Defining the Transmitter & Receivers
For this tutorial lesson, use the Basic Link Wizard to create a vertically polarized half-wave dipole transmitter and a grid of isotropic receivers. Set the Grid Extents equal to 800m, and keep the default values of the other parameters, i.e., a transmitter height of 10m, receiver height of 1.5m and receiver spacing of 5m. The point radiator associated with the transmitter called "TXP" is originally positioned at (0, 0, 10m). Change its coordinates to (100m, 100m, 10m). At this time the transmitter is hidden under the terrain, and so are a large number of receivers.
Similar to building blocks, a terrain surface can also (optionally) affect the elevation of the transmitters and receivers that are placed above it. Open the property dialogs of the transmitter and receiver sets and check the boxes labeled Adjust Tx Set to Terrain Elevation and Adjust Rx Set to Terrain Elevation, respectively. In the case of the receiver set, also check the box labeled Display Small Rx Points at the bottom of the dialog.
At this time, your project workspace must show a scene like the figure below.
|The Z-coordinate of a transmitter or a receiver located above a terrain surface is adjusted to the sum of its original height and the terrain elevation at its base location.|
To get a better view of the relative position of the transmitter and receivers and their corresponding point radiators, click the Right View button of the View Toolbar to see a side view of your propagation scene.
Running an SBR Analysis of the Propagation Scene with the Plateau Terrain
Run a single-frequency SBR simulation of your plateau terrain scene and visualize its received power coverage map. You can see from the figure below that the upper portion of the plateau obstructs many direct rays from reaching the valley region.
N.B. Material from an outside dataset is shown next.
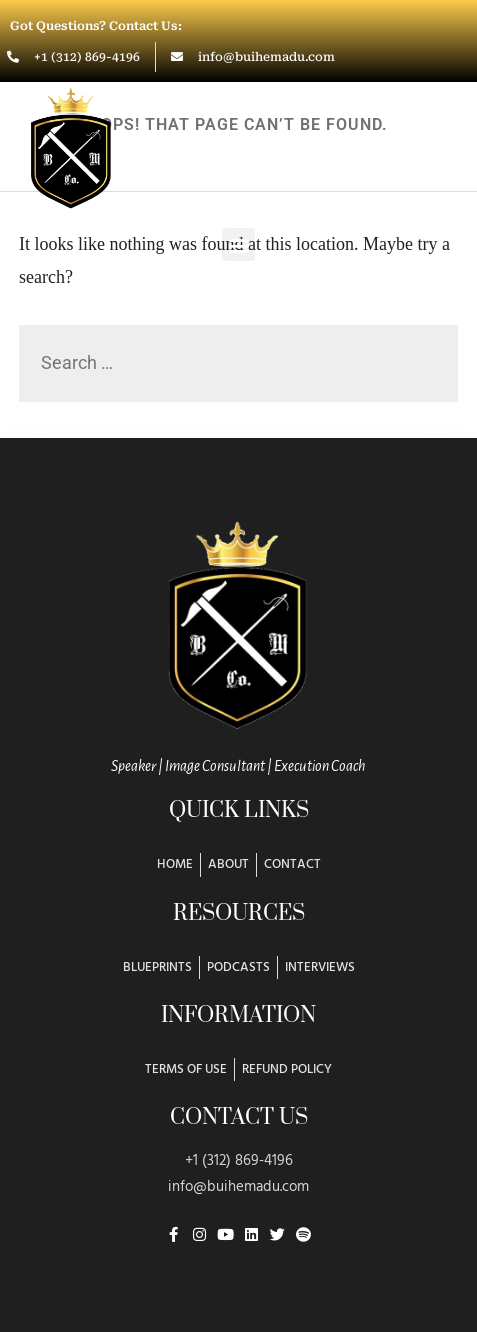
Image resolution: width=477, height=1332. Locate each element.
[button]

As a result, the reception around the building array is not good.
Now open the simulation run dialog and click the Settings button next to the simulation engine type drop-down list. This opens up EM.Terrano's Ray Tracing Engine Settings dialog. Uncheckmark "Include edge diffraction" checkbox and a new SBR analysis. You will see that there is no reception behind the buildings.
To improve the reception, you can bring the transmitter to the edge of the plateau. Keep in mind that to move a transmitter or receiver, you need to move their associated based point sets. Change the coordinates of the base point "TXP" to X = Y = 30mm. Keep the original Z-coordinate of 10m. Make sure to checkmark "Include edge diffraction" checkbox and run a new SBR analysis of the scene and visualize its coverage map. You will see that the valley region now gets considerable reception.
The coverage can be further improved by raising the height of the transmitter above the terrain surface. Remember that the height of the transmitter was parameterized by the basic link wizard. Open the variables dialog and change the value of "Tx_h" to 20m.
Run a new SBR simulation. Visualize the received power coverage map and see the improvement in reception due to the increased height of the transmitter.
Changing the Terrain's Surface Roughness Statistics
Among the variables that the wizard initiated are root-mean-square (RMS) height and correlation length of the rough surface. The terrain surface object is assumed to have an additional offset elevation that is represented by the variable called "elevation". Open the variables dialog and change the definition of the following parameters:
|Variable Name||Original Definition||New Definition|
As you can see from the following figure, the new roughness statistics make the terrain more rugged than before.
Run an SBR analysis of the new rugged terrain scene. Note that this is a relatively large computational problem. The simulation output window reports some of the simulation parameters:
|SBR Simulation Parameter||Value|
|Total Number of Facets||62,066|
|Total Number of Edges||47,124|
|Total Number of Receivers||25,921|
|Total Number of Transmitted Rays||40,500|
At the end of the SBR simulation, visualize the coverage map. Note how the rugged terrain surface has caused significant wave diffusion throughout the scene.